Kinsey’s doctoral work included extensive research of the gall wasp, where he gathered and recorded variations in over six million specimens. His classification and reclassification of Cynips led to the speciation of the genus that remains today. During his graduate training, Kinsey developed a strong interest in evolution and the links between entomological and human behavior studies.

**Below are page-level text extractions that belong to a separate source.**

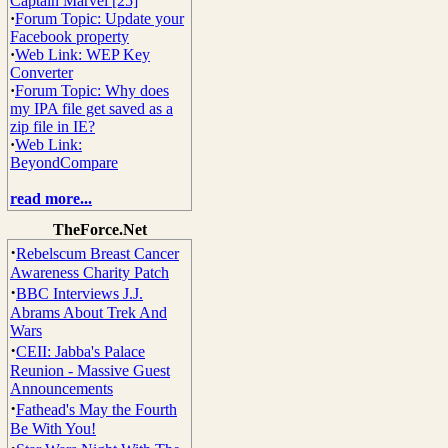
Captain Marvel [25]
·
Forum Topic: Update your
Facebook property
·
Web Link: WEP Key
Converter
·
Forum Topic: Why does
my IPA file get saved as a
zip file in IE?
·
Web Link:
BeyondCompare
read more...
TheForce.Net
·
Rebelscum Breast Cancer
Awareness Charity Patch
·
BBC Interviews J.J.
Abrams About Trek And
Wars
·
CEII: Jabba's Palace
Reunion - Massive Guest
Announcements
·
Fathead's May the Fourth
Be With You!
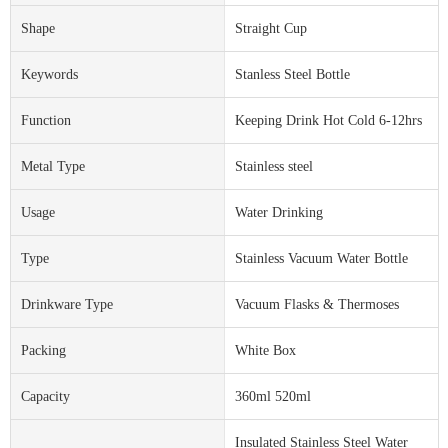
Shape
Straight Cup
Keywords
Stanless Steel Bottle
Function
Keeping Drink Hot Cold 6-12hrs
Metal Type
Stainless steel
Usage
Water Drinking
Type
Stainless Vacuum Water Bottle
Drinkware Type
Vacuum Flasks & Thermoses
Packing
White Box
Capacity
360ml 520ml
Insulated Stainless Steel Water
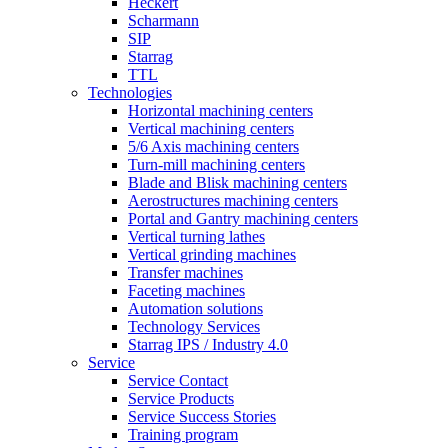
Heckert
Scharmann
SIP
Starrag
TTL
Technologies
Horizontal machining centers
Vertical machining centers
5/6 Axis machining centers
Turn-mill machining centers
Blade and Blisk machining centers
Aerostructures machining centers
Portal and Gantry machining centers
Vertical turning lathes
Vertical grinding machines
Transfer machines
Faceting machines
Automation solutions
Technology Services
Starrag IPS / Industry 4.0
Service
Service Contact
Service Products
Service Success Stories
Training program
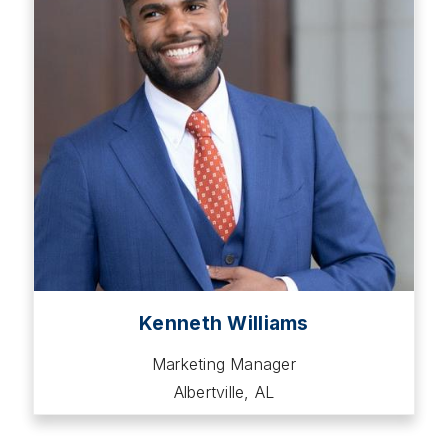
Kenneth Williams
Marketing Manager
Albertville, AL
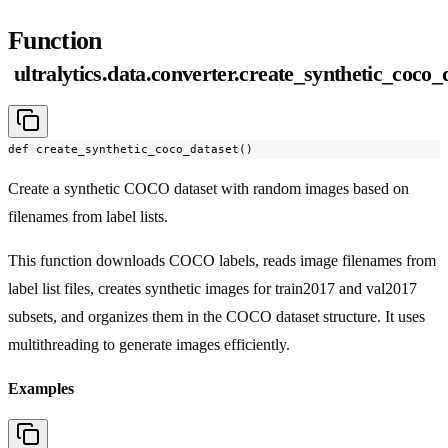
Function
ultralytics.data.converter.create_synthetic_coco_
def create_synthetic_coco_dataset()
Create a synthetic COCO dataset with random images based on
filenames from label lists.
This function downloads COCO labels, reads image filenames from
label list files, creates synthetic images for train2017 and val2017
subsets, and organizes them in the COCO dataset structure. It uses
multithreading to generate images efficiently.
Examples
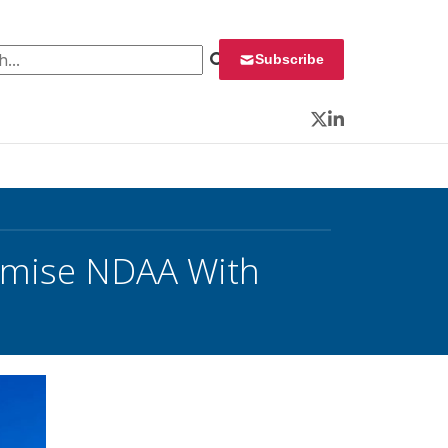
 for:
Subscribe
Twitter
LinkedIn
omise NDAA With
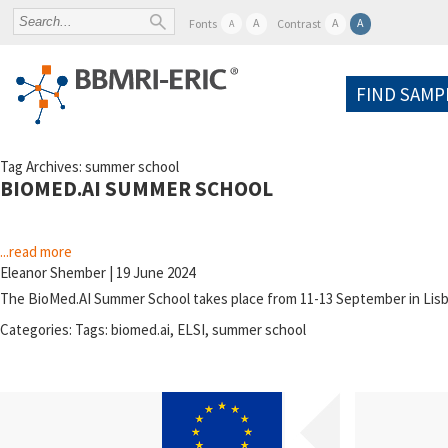
A
A
A
Fonts
Contrast
A
FIND SAMP
Tag Archives: summer school
BIOMED.AI SUMMER SCHOOL
...read more
Eleanor Shember
|
19 June 2024
The BioMed.AI Summer School takes place from 11-13 September in Lisbo
Categories:
Tags:
biomed.ai
,
ELSI
,
summer school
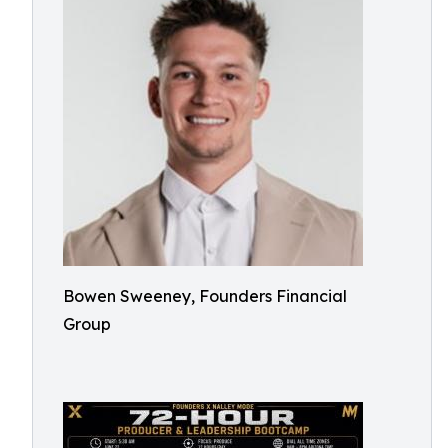
Bowen Sweeney, Founders Financial
Group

In 1920, he joined Indiana University as a professor in zoology, and soon published an introductory text on biology, followed by a coauthored field guide to edible wild plants.

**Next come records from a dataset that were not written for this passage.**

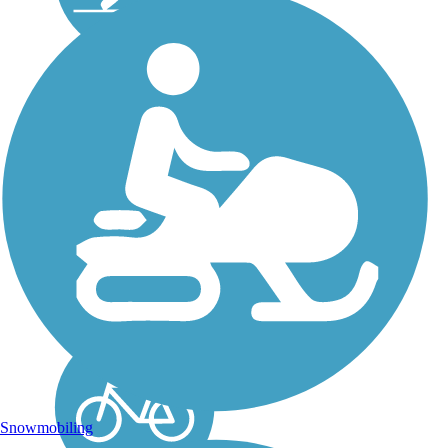
Chippewa River
State Trail
The 30.4-mile Chippewa
River State Trail runs
between Eau Claire and
Durand, Wisconsin.
Snowmobiles are
permitted between
Porterville Road and
Durand. NOTE: A State
Trail Pass ($25
annually/$5...
Snowmobiling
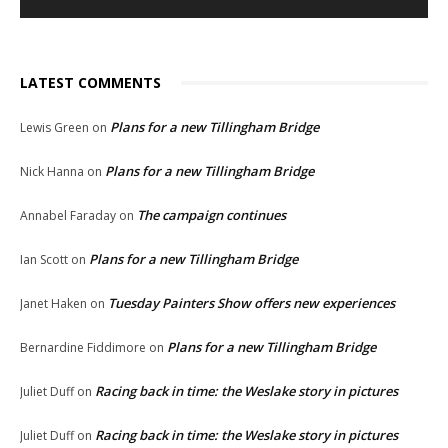
LATEST COMMENTS
Plans for a new Tillingham Bridge
Lewis Green
on
Plans for a new Tillingham Bridge
Nick Hanna
on
The campaign continues
Annabel Faraday
on
Plans for a new Tillingham Bridge
Ian Scott
on
Tuesday Painters Show offers new experiences
Janet Haken
on
Plans for a new Tillingham Bridge
Bernardine Fiddimore
on
Racing back in time: the Weslake story in pictures
Juliet Duff
on
Racing back in time: the Weslake story in pictures
Juliet Duff
on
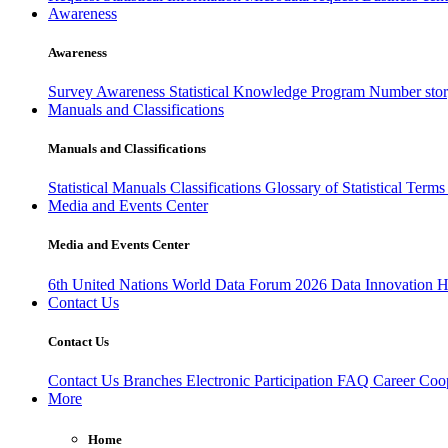
Awareness
Awareness
Survey Awareness
Statistical Knowledge Program
Number sto
Manuals and Classifications
Manuals and Classifications
Statistical Manuals
Classifications
Glossary of Statistical Term
Media and Events Center
Media and Events Center
6th United Nations World Data Forum 2026
Data Innovation 
Contact Us
Contact Us
Contact Us
Branches
Electronic Participation
FAQ
Career
Coop
More
Home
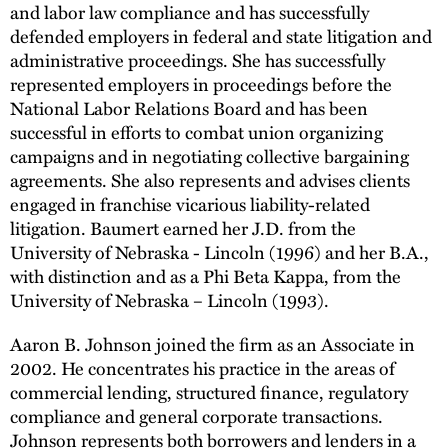
and labor law compliance and has successfully
defended employers in federal and state litigation and
administrative proceedings. She has successfully
represented employers in proceedings before the
National Labor Relations Board and has been
successful in efforts to combat union organizing
campaigns and in negotiating collective bargaining
agreements. She also represents and advises clients
engaged in franchise vicarious liability-related
litigation. Baumert earned her J.D. from the
University of Nebraska - Lincoln (1996) and her B.A.,
with distinction and as a Phi Beta Kappa, from the
University of Nebraska – Lincoln (1993).
Aaron B. Johnson joined the firm as an Associate in
2002. He concentrates his practice in the areas of
commercial lending, structured finance, regulatory
compliance and general corporate transactions.
Johnson represents both borrowers and lenders in a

In 1938, Kinsey began teaching a noncredit course on marriage, where he openly discussed sexual behavior and espoused equal opportunity for orgasmic satisfaction in marital relationships. Soon after, he began gathering case histories of sexual behavior. As a pioneer in the nascent field of sexology, Kinsey saw that the key to its cogency was grounded in observation combined with the collection and classification of mass data. To support the institutionalization of his work, he cofounded the Institute for Sex Research at Indiana University in 1947. He and his staff eventually conducted over eighteen thousand personal interviews about sexual behavior, and in 1948 he published Sexual Behavior in the Human Male, to be followed in 1953 by Sexual Behavior in the Human Female.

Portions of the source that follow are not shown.